This lychee stir fry recipe combines pieces of stir fried chicken with delicious lychees in a light sweet and sour sauce. Try this delicious lychee stir fry recipe and let me know what you think in the Chinese food forum. Enjoy!
To watch a detailed video of these instructions click here
3 boneless skinless chicken breasts
1 can lychees
1 tbsp peanut oil
Marinade Ingredients:
1 tbsp soy sauce
1 tbsp cornstarch
Sauce Ingredients:
3 tbsp white vinegar
3 tbsp sugar
3 tbsp chicken broth
A pinch of ginger
1 tbsp soy sauce
1 tbsp cornstarch
- Remove all of the fat from the chicken and cut each breast into 1 inch to 1½ inch pieces.
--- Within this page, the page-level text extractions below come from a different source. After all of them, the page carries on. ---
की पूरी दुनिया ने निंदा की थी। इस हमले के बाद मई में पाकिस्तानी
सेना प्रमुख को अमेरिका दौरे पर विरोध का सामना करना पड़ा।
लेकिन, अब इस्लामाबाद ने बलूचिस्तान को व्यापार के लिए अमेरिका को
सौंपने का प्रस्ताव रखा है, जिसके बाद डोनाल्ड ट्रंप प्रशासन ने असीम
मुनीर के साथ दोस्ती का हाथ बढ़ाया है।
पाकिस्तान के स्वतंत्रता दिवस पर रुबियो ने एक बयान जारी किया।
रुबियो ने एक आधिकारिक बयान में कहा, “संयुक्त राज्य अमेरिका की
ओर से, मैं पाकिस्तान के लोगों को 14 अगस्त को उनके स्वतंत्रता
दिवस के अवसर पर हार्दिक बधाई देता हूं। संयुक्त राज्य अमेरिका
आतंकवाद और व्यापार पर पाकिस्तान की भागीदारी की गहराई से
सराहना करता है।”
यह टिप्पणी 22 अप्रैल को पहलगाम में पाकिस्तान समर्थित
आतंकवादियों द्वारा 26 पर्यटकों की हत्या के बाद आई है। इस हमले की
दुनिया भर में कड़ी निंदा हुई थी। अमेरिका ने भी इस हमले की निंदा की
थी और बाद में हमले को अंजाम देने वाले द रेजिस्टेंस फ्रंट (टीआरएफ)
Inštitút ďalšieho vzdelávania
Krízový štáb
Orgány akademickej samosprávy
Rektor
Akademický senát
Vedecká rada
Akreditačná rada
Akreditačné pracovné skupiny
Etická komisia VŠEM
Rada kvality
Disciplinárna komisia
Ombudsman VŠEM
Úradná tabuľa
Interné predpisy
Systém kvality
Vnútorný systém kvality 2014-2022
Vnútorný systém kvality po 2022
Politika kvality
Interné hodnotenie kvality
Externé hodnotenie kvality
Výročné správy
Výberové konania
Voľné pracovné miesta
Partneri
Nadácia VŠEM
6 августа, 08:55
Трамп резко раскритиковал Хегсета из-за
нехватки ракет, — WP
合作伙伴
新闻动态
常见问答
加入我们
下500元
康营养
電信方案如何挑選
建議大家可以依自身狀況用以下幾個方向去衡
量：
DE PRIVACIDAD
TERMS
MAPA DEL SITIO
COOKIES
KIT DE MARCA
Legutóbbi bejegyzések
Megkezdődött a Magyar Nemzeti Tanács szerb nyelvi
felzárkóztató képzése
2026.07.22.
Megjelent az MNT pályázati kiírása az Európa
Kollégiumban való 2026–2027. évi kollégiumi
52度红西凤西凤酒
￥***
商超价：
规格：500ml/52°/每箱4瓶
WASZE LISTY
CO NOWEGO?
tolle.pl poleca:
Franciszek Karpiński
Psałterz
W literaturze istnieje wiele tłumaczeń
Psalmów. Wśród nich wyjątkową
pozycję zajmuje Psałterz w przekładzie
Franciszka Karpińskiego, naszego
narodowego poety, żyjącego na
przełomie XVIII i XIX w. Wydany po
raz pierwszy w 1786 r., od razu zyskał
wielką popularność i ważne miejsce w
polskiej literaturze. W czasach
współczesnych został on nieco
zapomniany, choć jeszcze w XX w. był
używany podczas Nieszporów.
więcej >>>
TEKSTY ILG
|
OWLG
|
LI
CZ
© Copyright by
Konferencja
Place these chicken pieces in a bowl and add all of the ingredients for the marinade. Use your hand to mix these ingredients in thoroughly. Then cover it with plastic wrap and let the chicken marinate at room temperature for 20 minutes.
- While the chicken marinates prepare the other ingredients. Thoroughly drain the can of lychees and then set them aside.
- Then in a large cup mix together all of the ingredients for the sauce except for the cornstarch.
- In a smaller cup mix the cornstarch with just a little bit of water until it dissolves. This will be the thickener for the sauce.
- Now it’s time to start cooking. Heat a wok on high and let it get hot. Once hot add the peanut oil and let that get hot.
- When the oil is hot, add the chicken and stir fry it for 3 to 5 minutes or just until it lightly browns.
- Once it browns, add in the lychees and the sauce mixture and let the sauce come to a boil.
- Just as the sauce starts to come to a boil, add the cornstarch mixture and stir until the sauce thickens.
- Then remove it from the heat and serve. This pairs perfectly with a side of white steamed rice. You can also serve it along side my Asian broccoli and tomato salad. Makes 3 servings.